Exercise prompt >> Starting at the first line of the data and ending at the line with "iPhone 17 отримає", copy each line exactly. Include both of those lines, but no pictures.

------ Data shown

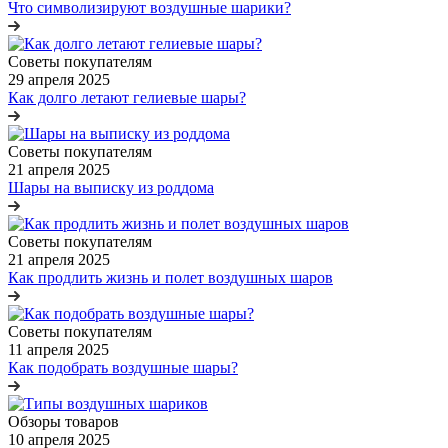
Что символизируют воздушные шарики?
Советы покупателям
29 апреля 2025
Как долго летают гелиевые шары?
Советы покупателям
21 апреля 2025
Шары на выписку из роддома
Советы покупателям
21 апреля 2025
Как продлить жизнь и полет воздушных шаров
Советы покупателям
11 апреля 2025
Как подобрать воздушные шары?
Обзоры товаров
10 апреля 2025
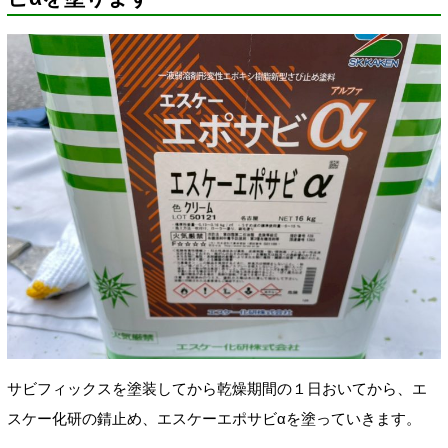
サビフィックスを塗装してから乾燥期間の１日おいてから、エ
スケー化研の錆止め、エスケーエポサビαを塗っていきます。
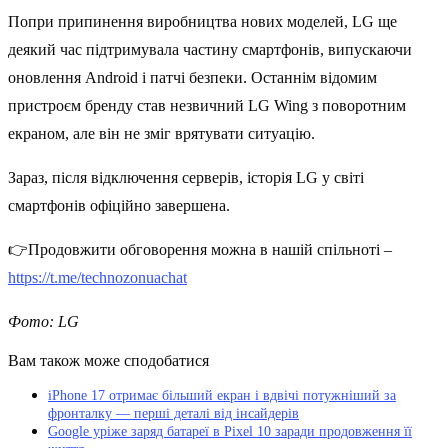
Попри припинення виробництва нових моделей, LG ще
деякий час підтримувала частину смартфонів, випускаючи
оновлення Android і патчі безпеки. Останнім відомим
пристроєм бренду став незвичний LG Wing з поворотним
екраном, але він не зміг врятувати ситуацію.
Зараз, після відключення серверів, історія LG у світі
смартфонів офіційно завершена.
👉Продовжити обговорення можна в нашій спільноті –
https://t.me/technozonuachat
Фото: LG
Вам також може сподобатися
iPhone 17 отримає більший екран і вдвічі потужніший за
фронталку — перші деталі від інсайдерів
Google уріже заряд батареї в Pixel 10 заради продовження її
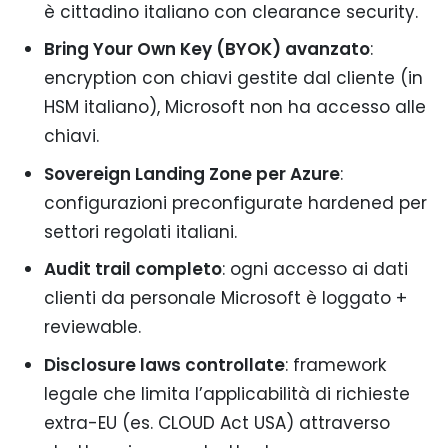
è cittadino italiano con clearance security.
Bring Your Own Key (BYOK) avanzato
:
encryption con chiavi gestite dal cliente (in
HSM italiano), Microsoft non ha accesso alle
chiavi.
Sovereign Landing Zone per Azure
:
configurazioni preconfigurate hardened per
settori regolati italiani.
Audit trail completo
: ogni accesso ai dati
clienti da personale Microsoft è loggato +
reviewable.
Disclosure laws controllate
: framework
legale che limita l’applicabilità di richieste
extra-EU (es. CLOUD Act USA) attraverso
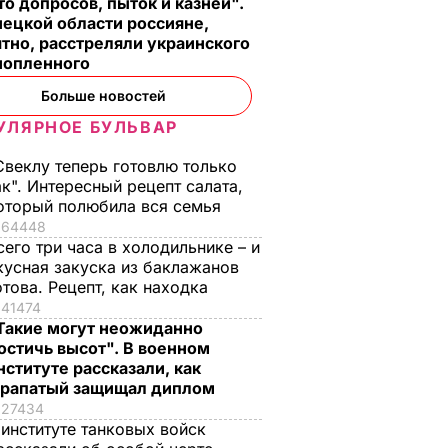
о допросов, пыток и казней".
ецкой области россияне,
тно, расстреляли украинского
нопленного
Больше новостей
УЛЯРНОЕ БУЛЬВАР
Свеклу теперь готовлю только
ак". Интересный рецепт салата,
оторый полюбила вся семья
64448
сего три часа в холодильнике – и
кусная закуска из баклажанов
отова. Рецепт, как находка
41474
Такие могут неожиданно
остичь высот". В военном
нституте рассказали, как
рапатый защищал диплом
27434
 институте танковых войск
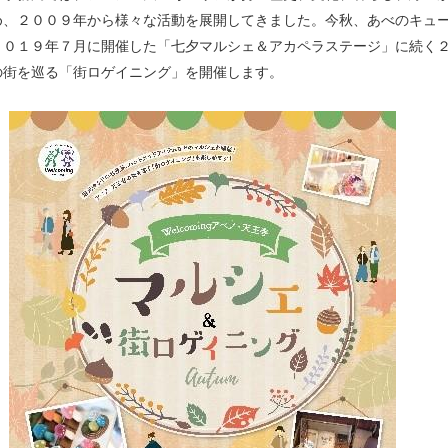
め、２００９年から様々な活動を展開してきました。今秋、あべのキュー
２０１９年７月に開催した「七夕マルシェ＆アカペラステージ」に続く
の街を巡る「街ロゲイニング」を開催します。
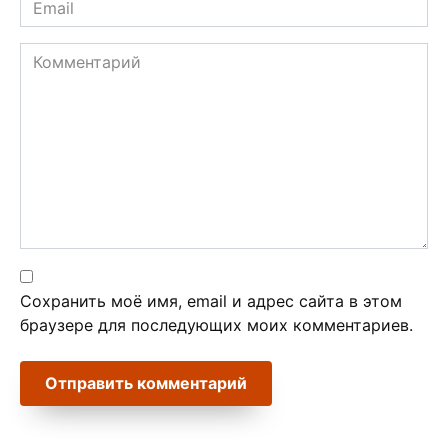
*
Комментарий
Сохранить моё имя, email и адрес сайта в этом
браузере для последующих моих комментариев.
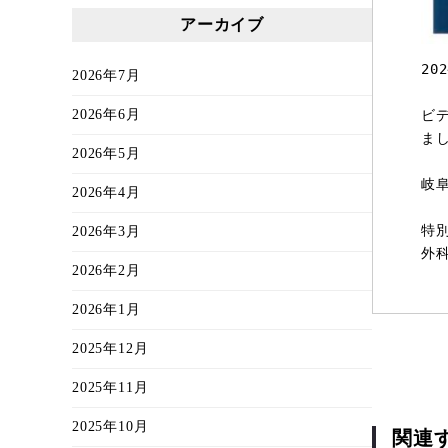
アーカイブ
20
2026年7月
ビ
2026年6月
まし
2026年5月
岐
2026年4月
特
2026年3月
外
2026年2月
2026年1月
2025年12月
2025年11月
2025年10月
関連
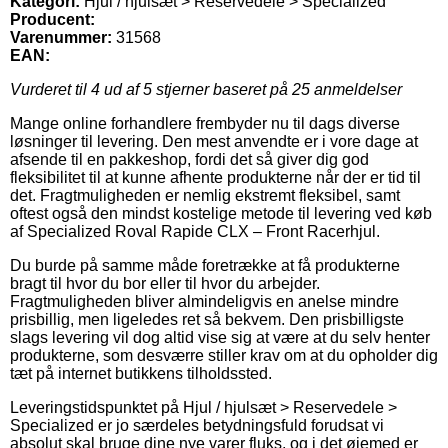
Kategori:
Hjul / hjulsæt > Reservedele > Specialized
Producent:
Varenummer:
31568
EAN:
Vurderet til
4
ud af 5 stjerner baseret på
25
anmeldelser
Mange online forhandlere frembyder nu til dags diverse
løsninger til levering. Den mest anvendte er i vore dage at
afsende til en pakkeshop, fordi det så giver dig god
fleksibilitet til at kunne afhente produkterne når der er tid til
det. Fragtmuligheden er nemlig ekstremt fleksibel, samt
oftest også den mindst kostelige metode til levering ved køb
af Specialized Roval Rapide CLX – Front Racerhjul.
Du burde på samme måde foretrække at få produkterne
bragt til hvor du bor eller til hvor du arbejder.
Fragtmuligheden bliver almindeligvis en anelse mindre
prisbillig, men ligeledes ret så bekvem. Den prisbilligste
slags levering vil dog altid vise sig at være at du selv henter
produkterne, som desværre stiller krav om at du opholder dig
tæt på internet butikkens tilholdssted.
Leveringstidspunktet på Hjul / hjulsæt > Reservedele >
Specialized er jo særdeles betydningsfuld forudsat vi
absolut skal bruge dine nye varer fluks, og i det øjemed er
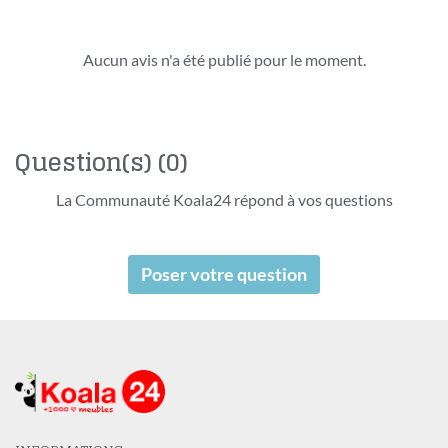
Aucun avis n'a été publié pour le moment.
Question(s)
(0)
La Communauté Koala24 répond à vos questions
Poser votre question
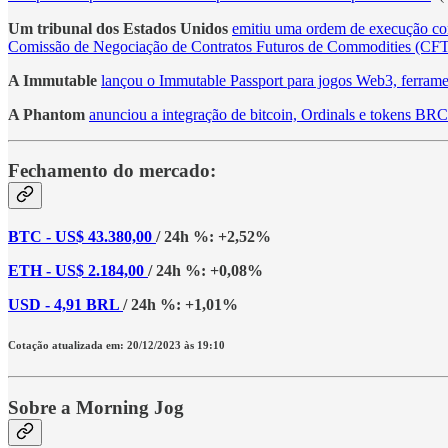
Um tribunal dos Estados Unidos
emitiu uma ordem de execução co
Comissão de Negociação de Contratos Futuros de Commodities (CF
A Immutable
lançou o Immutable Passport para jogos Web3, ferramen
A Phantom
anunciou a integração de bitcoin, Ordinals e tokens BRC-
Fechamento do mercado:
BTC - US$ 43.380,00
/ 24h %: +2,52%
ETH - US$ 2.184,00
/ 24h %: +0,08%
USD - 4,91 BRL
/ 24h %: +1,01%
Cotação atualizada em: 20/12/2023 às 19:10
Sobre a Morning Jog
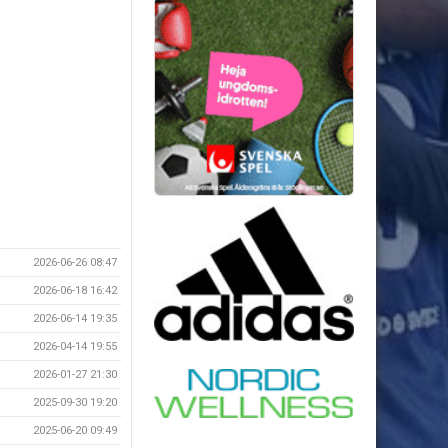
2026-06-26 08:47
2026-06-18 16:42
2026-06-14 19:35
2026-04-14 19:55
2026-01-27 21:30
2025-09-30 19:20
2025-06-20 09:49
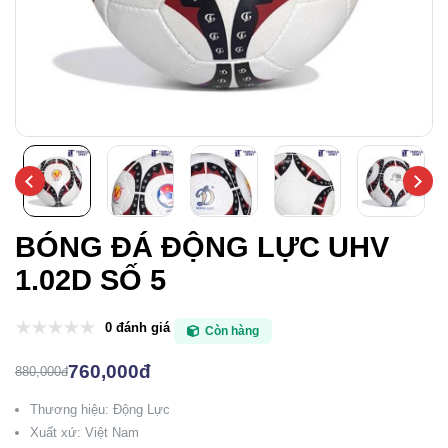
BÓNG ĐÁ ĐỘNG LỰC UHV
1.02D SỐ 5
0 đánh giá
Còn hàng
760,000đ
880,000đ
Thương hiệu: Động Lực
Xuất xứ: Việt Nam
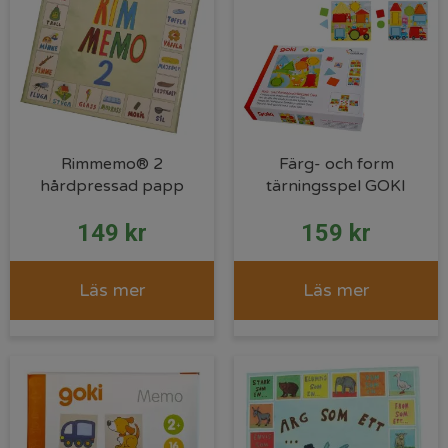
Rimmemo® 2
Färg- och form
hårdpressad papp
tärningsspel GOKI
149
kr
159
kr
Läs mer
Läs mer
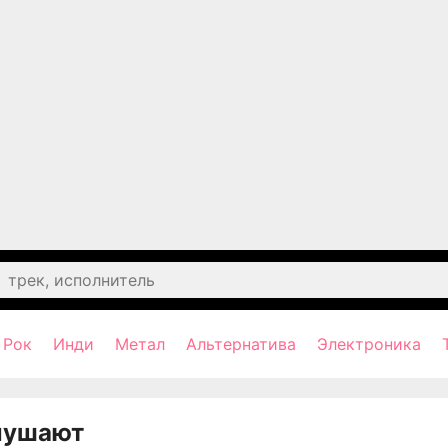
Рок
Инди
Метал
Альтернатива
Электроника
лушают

------------

Solved exercise >>
Что символизируют воздушные шарики?
Советы покупателям
29 апреля 2025
Как долго летают гелиевые шары?
Советы покупателям
21 апреля 2025
Шары на выписку из роддома
Советы покупателям
21 апреля 2025
Как продлить жизнь и полет воздушных шаров
Советы покупателям
11 апреля 2025
Как подобрать воздушные шары?
Обзоры товаров
10 апреля 2025
サビフィックスを塗装してから乾燥期間の１日おいてから、エ
スケー化研の錆止め、エスケーエポサビαを塗っていきます。
Попри припинення виробництва нових моделей, LG ще
деякий час підтримувала частину смартфонів, випускаючи
оновлення Android і патчі безпеки. Останнім відомим
пристроєм бренду став незвичний LG Wing з поворотним
екраном, але він не зміг врятувати ситуацію.
Зараз, після відключення серверів, історія LG у світі
смартфонів офіційно завершена.
👉Продовжити обговорення можна в нашій спільноті –
https://t.me/technozonuachat
Фото: LG
Вам також може сподобатися
iPhone 17 отримає більший екран і вдвічі потужніший за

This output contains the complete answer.